Edinburgh, Fife & East Scotland

Giant panda Tian Tian artificially inseminated at Edinburgh Zoo

Tian Tian Image copyright Royal Zoological Soceity of Scotland

The UK's only female giant panda Tian Tian has been artificially inseminated for a fourth time at Edinburgh Zoo.

Experts carried out the procedure on Sunday evening after tests showed she had reached peak fertility.

Tian Tian, which means Sweetie, has failed to produce a cub despite repeated artificial inseminations since her arrival at the zoo in 2011.

The zoo is open but the panda enclosure will remain closed to visitors until 5 May.

Panda reproduction is notoriously difficult, partly due to the very short breeding window with ovulation occurring only once a year.

Staff had hoped Tian Tian would mate naturally with the zoo's male giant panda Yang Guang but when this did not happen, a decision was taken to artificially inseminate her using Yang Guang's sperm.
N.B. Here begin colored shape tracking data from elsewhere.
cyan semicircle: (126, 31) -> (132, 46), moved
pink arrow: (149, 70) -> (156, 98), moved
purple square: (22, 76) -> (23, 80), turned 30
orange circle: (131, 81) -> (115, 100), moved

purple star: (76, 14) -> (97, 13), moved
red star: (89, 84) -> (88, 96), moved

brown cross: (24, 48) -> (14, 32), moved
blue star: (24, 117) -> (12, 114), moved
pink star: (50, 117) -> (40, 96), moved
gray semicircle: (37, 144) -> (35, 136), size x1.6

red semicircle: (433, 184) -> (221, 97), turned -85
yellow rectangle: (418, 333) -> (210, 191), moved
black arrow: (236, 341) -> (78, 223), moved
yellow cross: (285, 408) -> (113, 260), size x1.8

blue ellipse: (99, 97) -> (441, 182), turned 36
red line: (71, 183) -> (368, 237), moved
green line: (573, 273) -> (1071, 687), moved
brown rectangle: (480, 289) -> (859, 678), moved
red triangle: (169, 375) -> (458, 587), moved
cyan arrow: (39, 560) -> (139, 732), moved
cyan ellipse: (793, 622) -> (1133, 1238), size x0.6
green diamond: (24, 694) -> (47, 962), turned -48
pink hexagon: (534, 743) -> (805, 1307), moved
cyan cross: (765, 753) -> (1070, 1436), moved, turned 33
Image copyright Royal Zoological Society of Scotland

Colleagues from the China Conservation and Research Centre for the Giant Panda (CCRCGP), the Leibnitz Institute for Zoo and Wildlife Research (IZW) and Roslin Embryology assisted the zoo's staff during the procedure.

Iain Valentine, director of giant pandas for The Royal Zoological Society of Scotland, said it would be some time before they knew if Tian Tian had conceived.
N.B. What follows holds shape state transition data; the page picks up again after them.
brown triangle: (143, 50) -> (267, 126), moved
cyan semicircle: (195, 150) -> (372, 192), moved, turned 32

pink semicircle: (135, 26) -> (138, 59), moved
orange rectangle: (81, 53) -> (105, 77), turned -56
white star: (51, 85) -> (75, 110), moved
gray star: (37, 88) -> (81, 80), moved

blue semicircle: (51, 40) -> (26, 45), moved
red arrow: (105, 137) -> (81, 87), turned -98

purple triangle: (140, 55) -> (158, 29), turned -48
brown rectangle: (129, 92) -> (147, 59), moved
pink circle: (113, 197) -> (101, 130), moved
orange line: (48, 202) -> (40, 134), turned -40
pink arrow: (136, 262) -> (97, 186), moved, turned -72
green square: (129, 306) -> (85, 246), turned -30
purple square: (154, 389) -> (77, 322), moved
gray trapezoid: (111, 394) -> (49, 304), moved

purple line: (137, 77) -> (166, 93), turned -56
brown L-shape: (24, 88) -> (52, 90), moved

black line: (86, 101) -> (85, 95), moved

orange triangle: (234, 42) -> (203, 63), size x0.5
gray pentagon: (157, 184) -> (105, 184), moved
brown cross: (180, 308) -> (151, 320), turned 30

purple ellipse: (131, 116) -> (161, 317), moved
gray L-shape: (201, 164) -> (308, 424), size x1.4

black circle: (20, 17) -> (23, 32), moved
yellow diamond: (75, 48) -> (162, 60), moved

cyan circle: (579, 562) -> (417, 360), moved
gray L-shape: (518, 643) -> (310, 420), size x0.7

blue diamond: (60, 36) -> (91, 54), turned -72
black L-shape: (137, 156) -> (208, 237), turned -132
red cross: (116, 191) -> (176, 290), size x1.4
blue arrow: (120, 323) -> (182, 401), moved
Writing in his blog, he said: "We continue to believe that it's important biologically for Tian Tian, a female in her prime, to breed and reproduce and add to a vital ex-situ population outside of China.

"If we can successfully assist Tian Tian to carry to full term, we have no doubt that she'll be an excellent mother and both our male and female's genetics will be preserved in future giant panda generations."

Some animal rights campaigners have in the past criticised the use of artificial insemination and attempts to breed the animals in captivity as there is no intention to return to them to the wild.

The two giant pandas arrived in Scotland in December 2011 and are being rented by Edinburgh Zoo from the Chinese government for a decade for an annual fee of about £600,000.

Tian Tian had previously given birth to twins in China but all attempts to produce a cub at Edinburgh Zoo have failed.

Zoo staff believe she may have been pregnant on a number of occasions but pandas sometimes re-absorb the foetus during the course of the pregnancy.